[TASK DIRECTIONS] Give all the lines below again, exactly, with no pictures.

[DATASET RECORDS]
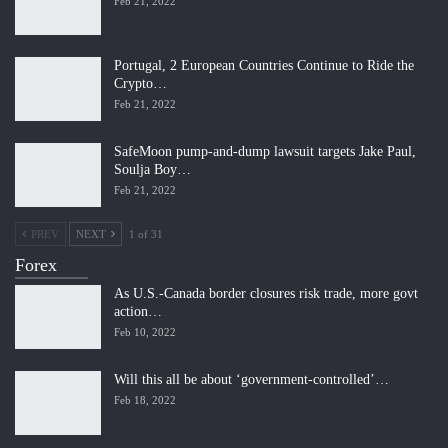
Feb 21, 2022
Portugal, 2 European Countries Continue to Ride the
Crypto…
Feb 21, 2022
SafeMoon pump-and-dump lawsuit targets Jake Paul,
Soulja Boy…
Feb 21, 2022
PREV
NEXT
1 of 31
Forex
As U.S.-Canada border closures risk trade, more govt
action…
Feb 10, 2022
Will this all be about ‘government-controlled’…
Feb 18, 2022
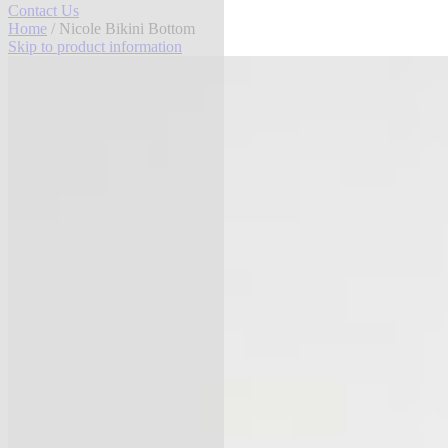
Contact Us
Home
/ Nicole Bikini Bottom
Skip to product information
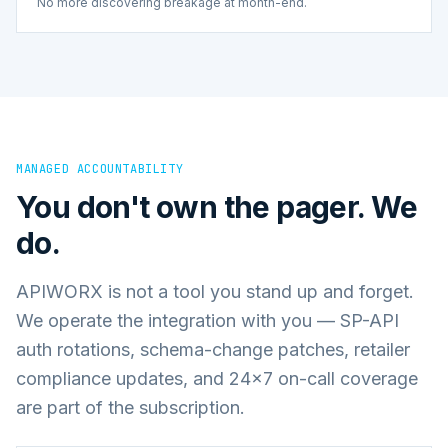
No more discovering breakage at month-end.
MANAGED ACCOUNTABILITY
You don't own the pager. We
do.
APIWORX is not a tool you stand up and forget.
We operate the integration with you — SP-API
auth rotations, schema-change patches, retailer
compliance updates, and 24×7 on-call coverage
are part of the subscription.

[ANSWER SECTION]
Feb 21, 2022
Portugal, 2 European Countries Continue to Ride the
Crypto…
Feb 21, 2022
SafeMoon pump-and-dump lawsuit targets Jake Paul,
Soulja Boy…
Feb 21, 2022
PREV
NEXT
1 of 31
Forex
As U.S.-Canada border closures risk trade, more govt
action…
Feb 10, 2022
Will this all be about ‘government-controlled’…
Feb 18, 2022
Contact Us
Home
/ Nicole Bikini Bottom
Skip to product information
No more discovering breakage at month-end.
MANAGED ACCOUNTABILITY
You don't own the pager. We
do.
APIWORX is not a tool you stand up and forget.
We operate the integration with you — SP-API
auth rotations, schema-change patches, retailer
compliance updates, and 24×7 on-call coverage
are part of the subscription.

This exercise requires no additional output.